*Records for the task:*
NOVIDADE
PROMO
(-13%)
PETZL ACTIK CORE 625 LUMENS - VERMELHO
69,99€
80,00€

--

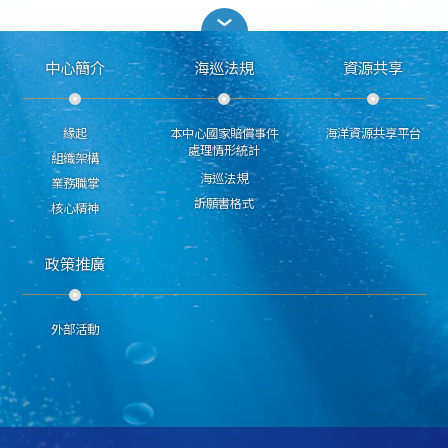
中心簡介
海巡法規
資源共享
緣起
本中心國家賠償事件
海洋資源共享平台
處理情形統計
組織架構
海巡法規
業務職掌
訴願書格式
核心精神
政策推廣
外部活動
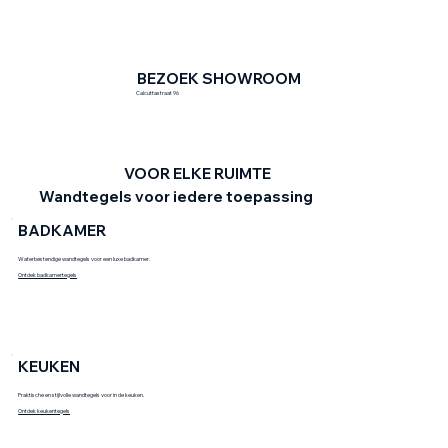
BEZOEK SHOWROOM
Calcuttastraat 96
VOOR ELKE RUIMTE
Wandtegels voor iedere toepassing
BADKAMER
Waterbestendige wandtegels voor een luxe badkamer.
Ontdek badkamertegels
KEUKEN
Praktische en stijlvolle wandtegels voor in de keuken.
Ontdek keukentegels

*Work instructions:* If the string "Ontdek" appears in a line of the entries, report the line.

*Reply:*
Ontdek badkamertegels
Ontdek keukentegels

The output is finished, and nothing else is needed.